▶ _TASK REQUIREMENTS_
Copy each of the records exactly; leave nothing out.

Stored data entries

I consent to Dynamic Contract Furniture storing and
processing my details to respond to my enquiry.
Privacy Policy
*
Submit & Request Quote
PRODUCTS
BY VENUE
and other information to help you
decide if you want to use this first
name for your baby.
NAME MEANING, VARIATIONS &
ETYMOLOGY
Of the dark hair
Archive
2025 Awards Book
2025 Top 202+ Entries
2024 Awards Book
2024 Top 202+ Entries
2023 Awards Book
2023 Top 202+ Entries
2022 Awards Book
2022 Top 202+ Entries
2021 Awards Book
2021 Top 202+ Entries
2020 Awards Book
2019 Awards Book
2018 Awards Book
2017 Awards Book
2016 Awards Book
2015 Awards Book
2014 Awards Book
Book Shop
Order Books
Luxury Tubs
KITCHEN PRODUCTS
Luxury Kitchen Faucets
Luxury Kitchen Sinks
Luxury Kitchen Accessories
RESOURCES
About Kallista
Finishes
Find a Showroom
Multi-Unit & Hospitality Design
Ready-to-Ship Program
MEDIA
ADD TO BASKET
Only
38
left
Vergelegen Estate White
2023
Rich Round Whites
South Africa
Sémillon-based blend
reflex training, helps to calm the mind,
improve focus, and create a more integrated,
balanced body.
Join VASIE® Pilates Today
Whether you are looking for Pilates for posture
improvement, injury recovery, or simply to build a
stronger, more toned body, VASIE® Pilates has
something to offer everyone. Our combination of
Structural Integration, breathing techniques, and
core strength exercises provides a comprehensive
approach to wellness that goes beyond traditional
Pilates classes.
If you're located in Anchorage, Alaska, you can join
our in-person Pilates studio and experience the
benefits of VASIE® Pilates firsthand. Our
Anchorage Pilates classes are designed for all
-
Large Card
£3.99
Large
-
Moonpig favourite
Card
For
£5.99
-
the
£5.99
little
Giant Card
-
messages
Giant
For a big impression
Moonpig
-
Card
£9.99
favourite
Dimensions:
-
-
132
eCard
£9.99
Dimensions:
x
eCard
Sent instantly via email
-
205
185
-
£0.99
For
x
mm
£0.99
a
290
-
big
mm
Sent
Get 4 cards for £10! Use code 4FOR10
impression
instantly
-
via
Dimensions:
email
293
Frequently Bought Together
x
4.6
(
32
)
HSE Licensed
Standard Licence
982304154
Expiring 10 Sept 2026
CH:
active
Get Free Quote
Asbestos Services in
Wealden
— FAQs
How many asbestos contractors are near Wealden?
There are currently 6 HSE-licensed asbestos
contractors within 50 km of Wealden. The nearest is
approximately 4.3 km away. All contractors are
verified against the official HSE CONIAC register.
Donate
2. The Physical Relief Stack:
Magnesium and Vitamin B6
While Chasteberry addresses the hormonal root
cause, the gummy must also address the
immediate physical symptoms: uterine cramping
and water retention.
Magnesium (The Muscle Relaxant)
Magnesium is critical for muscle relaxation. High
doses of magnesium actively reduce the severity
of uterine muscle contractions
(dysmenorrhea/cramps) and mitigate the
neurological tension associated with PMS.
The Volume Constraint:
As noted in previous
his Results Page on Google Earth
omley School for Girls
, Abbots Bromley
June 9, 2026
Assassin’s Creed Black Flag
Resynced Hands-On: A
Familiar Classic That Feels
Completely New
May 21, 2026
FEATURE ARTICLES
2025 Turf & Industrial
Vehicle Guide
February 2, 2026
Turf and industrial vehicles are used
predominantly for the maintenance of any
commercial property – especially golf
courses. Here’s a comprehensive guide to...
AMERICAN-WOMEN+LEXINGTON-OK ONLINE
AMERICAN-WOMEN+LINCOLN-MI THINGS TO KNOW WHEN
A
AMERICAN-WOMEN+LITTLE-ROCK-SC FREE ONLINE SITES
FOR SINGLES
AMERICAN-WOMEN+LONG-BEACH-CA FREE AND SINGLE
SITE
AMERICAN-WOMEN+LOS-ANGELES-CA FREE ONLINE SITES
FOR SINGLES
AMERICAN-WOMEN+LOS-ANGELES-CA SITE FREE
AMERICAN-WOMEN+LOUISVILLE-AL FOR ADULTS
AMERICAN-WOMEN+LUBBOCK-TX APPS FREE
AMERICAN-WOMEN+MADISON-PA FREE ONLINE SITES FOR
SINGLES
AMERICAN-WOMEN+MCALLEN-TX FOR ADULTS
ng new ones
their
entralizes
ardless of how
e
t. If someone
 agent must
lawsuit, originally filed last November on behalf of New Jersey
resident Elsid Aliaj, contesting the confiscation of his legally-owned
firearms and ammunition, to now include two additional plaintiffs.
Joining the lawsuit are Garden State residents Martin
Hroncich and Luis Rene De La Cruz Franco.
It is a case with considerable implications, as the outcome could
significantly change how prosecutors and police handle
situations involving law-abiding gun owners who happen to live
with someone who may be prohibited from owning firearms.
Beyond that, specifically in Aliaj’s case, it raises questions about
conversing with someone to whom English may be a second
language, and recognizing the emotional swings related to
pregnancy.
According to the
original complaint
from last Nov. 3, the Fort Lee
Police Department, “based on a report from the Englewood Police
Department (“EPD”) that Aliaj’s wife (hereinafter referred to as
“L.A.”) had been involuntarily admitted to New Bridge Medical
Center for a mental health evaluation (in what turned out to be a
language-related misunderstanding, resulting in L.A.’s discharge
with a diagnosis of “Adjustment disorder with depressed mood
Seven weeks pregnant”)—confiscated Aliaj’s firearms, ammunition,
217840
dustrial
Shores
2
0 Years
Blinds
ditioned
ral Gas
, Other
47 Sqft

▶ _YOUR SOLUTION_
I consent to Dynamic Contract Furniture storing and
processing my details to respond to my enquiry.
Privacy Policy
*
Submit & Request Quote
PRODUCTS
BY VENUE
and other information to help you
decide if you want to use this first
name for your baby.
NAME MEANING, VARIATIONS &
ETYMOLOGY
Of the dark hair
Archive
2025 Awards Book
2025 Top 202+ Entries
2024 Awards Book
2024 Top 202+ Entries
2023 Awards Book
2023 Top 202+ Entries
2022 Awards Book
2022 Top 202+ Entries
2021 Awards Book
2021 Top 202+ Entries
2020 Awards Book
2019 Awards Book
2018 Awards Book
2017 Awards Book
2016 Awards Book
2015 Awards Book
2014 Awards Book
Book Shop
Order Books
Luxury Tubs
KITCHEN PRODUCTS
Luxury Kitchen Faucets
Luxury Kitchen Sinks
Luxury Kitchen Accessories
RESOURCES
About Kallista
Finishes
Find a Showroom
Multi-Unit & Hospitality Design
Ready-to-Ship Program
MEDIA
ADD TO BASKET
Only
38
left
Vergelegen Estate White
2023
Rich Round Whites
South Africa
Sémillon-based blend
reflex training, helps to calm the mind,
improve focus, and create a more integrated,
balanced body.
Join VASIE® Pilates Today
Whether you are looking for Pilates for posture
improvement, injury recovery, or simply to build a
stronger, more toned body, VASIE® Pilates has
something to offer everyone. Our combination of
Structural Integration, breathing techniques, and
core strength exercises provides a comprehensive
approach to wellness that goes beyond traditional
Pilates classes.
If you're located in Anchorage, Alaska, you can join
our in-person Pilates studio and experience the
benefits of VASIE® Pilates firsthand. Our
Anchorage Pilates classes are designed for all
-
Large Card
£3.99
Large
-
Moonpig favourite
Card
For
£5.99
-
the
£5.99
little
Giant Card
-
messages
Giant
For a big impression
Moonpig
-
Card
£9.99
favourite
Dimensions:
-
-
132
eCard
£9.99
Dimensions:
x
eCard
Sent instantly via email
-
205
185
-
£0.99
For
x
mm
£0.99
a
290
-
big
mm
Sent
Get 4 cards for £10! Use code 4FOR10
impression
instantly
-
via
Dimensions:
email
293
Frequently Bought Together
x
4.6
(
32
)
HSE Licensed
Standard Licence
982304154
Expiring 10 Sept 2026
CH:
active
Get Free Quote
Asbestos Services in
Wealden
— FAQs
How many asbestos contractors are near Wealden?
There are currently 6 HSE-licensed asbestos
contractors within 50 km of Wealden. The nearest is
approximately 4.3 km away. All contractors are
verified against the official HSE CONIAC register.
Donate
2. The Physical Relief Stack:
Magnesium and Vitamin B6
While Chasteberry addresses the hormonal root
cause, the gummy must also address the
immediate physical symptoms: uterine cramping
and water retention.
Magnesium (The Muscle Relaxant)
Magnesium is critical for muscle relaxation. High
doses of magnesium actively reduce the severity
of uterine muscle contractions
(dysmenorrhea/cramps) and mitigate the
neurological tension associated with PMS.
The Volume Constraint:
As noted in previous
his Results Page on Google Earth
omley School for Girls
, Abbots Bromley
June 9, 2026
Assassin’s Creed Black Flag
Resynced Hands-On: A
Familiar Classic That Feels
Completely New
May 21, 2026
FEATURE ARTICLES
2025 Turf & Industrial
Vehicle Guide
February 2, 2026
Turf and industrial vehicles are used
predominantly for the maintenance of any
commercial property – especially golf
courses. Here’s a comprehensive guide to...
AMERICAN-WOMEN+LEXINGTON-OK ONLINE
AMERICAN-WOMEN+LINCOLN-MI THINGS TO KNOW WHEN
A
AMERICAN-WOMEN+LITTLE-ROCK-SC FREE ONLINE SITES
FOR SINGLES
AMERICAN-WOMEN+LONG-BEACH-CA FREE AND SINGLE
SITE
AMERICAN-WOMEN+LOS-ANGELES-CA FREE ONLINE SITES
FOR SINGLES
AMERICAN-WOMEN+LOS-ANGELES-CA SITE FREE
AMERICAN-WOMEN+LOUISVILLE-AL FOR ADULTS
AMERICAN-WOMEN+LUBBOCK-TX APPS FREE
AMERICAN-WOMEN+MADISON-PA FREE ONLINE SITES FOR
SINGLES
AMERICAN-WOMEN+MCALLEN-TX FOR ADULTS
ng new ones
their
entralizes
ardless of how
e
t. If someone
 agent must
lawsuit, originally filed last November on behalf of New Jersey
resident Elsid Aliaj, contesting the confiscation of his legally-owned
firearms and ammunition, to now include two additional plaintiffs.
Joining the lawsuit are Garden State residents Martin
Hroncich and Luis Rene De La Cruz Franco.
It is a case with considerable implications, as the outcome could
significantly change how prosecutors and police handle
situations involving law-abiding gun owners who happen to live
with someone who may be prohibited from owning firearms.
Beyond that, specifically in Aliaj’s case, it raises questions about
conversing with someone to whom English may be a second
language, and recognizing the emotional swings related to
pregnancy.
According to the
original complaint
from last Nov. 3, the Fort Lee
Police Department, “based on a report from the Englewood Police
Department (“EPD”) that Aliaj’s wife (hereinafter referred to as
“L.A.”) had been involuntarily admitted to New Bridge Medical
Center for a mental health evaluation (in what turned out to be a
language-related misunderstanding, resulting in L.A.’s discharge
with a diagnosis of “Adjustment disorder with depressed mood
Seven weeks pregnant”)—confiscated Aliaj’s firearms, ammunition,
217840
dustrial
Shores
2
0 Years
Blinds
ditioned
ral Gas
, Other
47 Sqft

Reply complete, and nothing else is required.